Creating Long-term Plans
Data insights can be used to apply for funding, persuade stakeholders, plan major initiatives, and educate constituents on the facts, whether reassuring or alarming. When budgets are tight, data speaks louder than vague requests for capital. Self-service reporting tools help managers set realistic goals and monitor progress toward those goals. Data insights, derived from AI and ML, help keep the dialogue grounded in reliable facts and well-informed projections. With proven software in place, even the forward-looking predictions can be trusted, essential for planning today.
Prioritizing asset repairs will help the agency start on the path to long-term asset health. Complying with federal mandates, like ISO 55000, will promote good asset management processes and help agencies budget appropriate resources to support the needs of their community. Advanced BI tools improve visibility and help align the multiple stakeholders, from state legislatures to local branches, from managers who schedule maintenance to technicians dispatched to inspect or repair an asset. Data is the one common language all stakeholders speak.

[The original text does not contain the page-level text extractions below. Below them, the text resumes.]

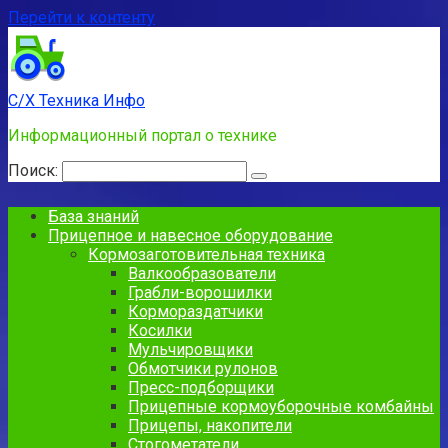
Перейти к контенту
С/Х Техника Инфо
Информационный портал о технике
Поиск:
База знаний
Прицепное и навесное оборудование
Кормозаготовительная техника
Валкообразователи
Грабли-ворошилки
Кормораздатчики
Косилки
Мульчировщики
Обмотчики рулонов
Пресс-подборщики
Прицепные кормоуборочные комбайны
Прицепы, накопители
Стогометатели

Use Cases for AI-Driven Analytics
BI tools can help the agency assess the repair backlog and determine the investment needed to achieve compliance. An asset’s condition, based on inspection, age, criticality and risk, will determine its priority for repair or replacement. First, rating scales are assigned to each asset. Then, BI tools help assess the probability of failure, when and where. Algorithms provide the science. Sophisticated machine-learning tools use historical facts, incorporate proven outside influencers, such as weather or usage demands, and extrapolate likely outcomes. The application also can provide insights about the consequence of asset failure, such as cost to replace, lost revenue, or short-term inconvenience. Data analysis can also help determine when it makes sense to repair an asset, upgrade to a new version, or replace entirely.
The Final Take Away
With reliable asset data analysis, agencies and organizations can set priorities and formulate a strong capital improvement plan, based on predictive science, assessment of risk, and timelines for when assets are likely to need repairs or replacement. The plan can consider available capital and grants or other revenue sources. The plan can be shared with stakeholders, showing the data involved in decisions and reassuring constituents that resources are being optimized for their best interests. Data-driven insights will help cities and states upgrade the deteriorating infrastructure and return it to a reliable condition. Software technology is an important tool for rebuilding assets—and trust.